2024-04-25 Thread Sourabh Jain
Move the following functions form kexec/{file_load_64.c => ranges.c} and
make them public so that components other than KEXEC_FILE can also use
these functions.
1. get_exclude_memory_ranges
2. get_reserved_memory_ranges
3. get_crash_memory_ranges
4. get_usable_memory_ranges

Later in the series get_crash_memory_ranges function is utilized for
in-kernel updates to kdump image during CPU/Memory hotplug or
online/offline events for both kexec_load and kexec_file_load syscalls.

Since the above functions are moved to ranges.c, some of the helper
functions in ranges.c are no longer required to be public.

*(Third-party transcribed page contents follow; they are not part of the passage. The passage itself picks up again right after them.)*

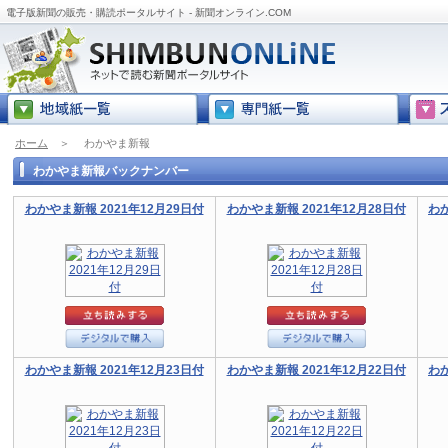
電子版新聞の販売・購読ポータルサイト - 新聞オンライン.COM
ホーム
＞
わかやま新報
わかやま新報バックナンバー
わかやま新報 2021年12月29日付
わかやま新報 2021年12月28日付
わか
わかやま新報 2021年12月23日付
わかやま新報 2021年12月22日付
わか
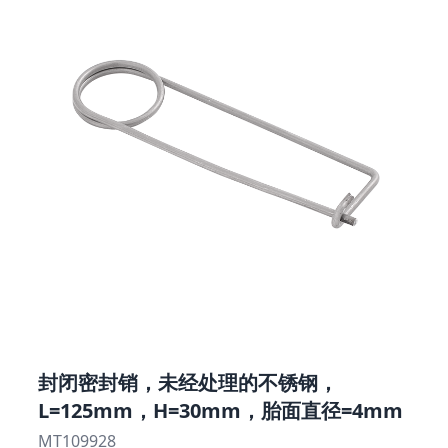
封闭密封销，未经处理的不锈钢，
L=125mm，H=30mm，胎面直径=4mm
MT109928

Mark them as
static and removed them from kexec_ranges.h header file.

Finally, remove the CONFIG_KEXEC_FILE build dependency for range.c
because it is required for other config, such as CONFIG_CRASH_DUMP.

No functional changes are intended.

Signed-off-by: Sourabh Jain 
Acked-by: Hari Bathini 
Cc: Akhil Raj 
Cc: Andrew Morton 
Cc: Aneesh Kumar K.V 
Cc: Baoquan He 
Cc: Borislav Petkov (AMD) 
Cc: Boris Ostrovsky 
Cc: Christophe Leroy 
Cc: Dave Hansen 
Cc: Dave Young 
Cc: David Hildenbrand 
Cc: Greg Kroah-Hartman 
Cc: Laurent Dufour 
Cc: Mahesh Salgaonkar 
Cc: Michael Ellerman 
Cc: Mimi Zohar 
Cc: Naveen N Rao 
Cc: Oscar Salvador 
Cc: Stephen Rothwell 
Cc: Thomas Gleixner 
Cc: Valentin Schneider 
Cc: Vivek Goyal 
Cc: ke...@lists.infradead.org
Cc: x...@kernel.org
---

* No changes in v19.

 arch/powerpc/include/asm/kexec_ranges.h |  19 +-
 arch/powerpc/kexec/Makefile |   4 +-
 arch/powerpc/kexec/file_load_64.c   | 190 
 arch/powerpc/kexec/ranges.c | 227 +++-
 4 files changed, 224 insertions(+), 216 deletions(-)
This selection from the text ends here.